Data items
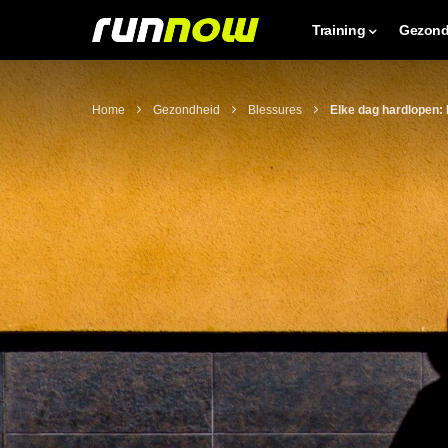
Training
Gezond
Home
Gezondheid
Blessures
Elke dag hardlopen:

ACTIVITY
The goal is an exact reprint of the entries, leaving out the pictures.

ANSWER SECTION
Training
Gezond
Home
Gezondheid
Blessures
Elke dag hardlopen:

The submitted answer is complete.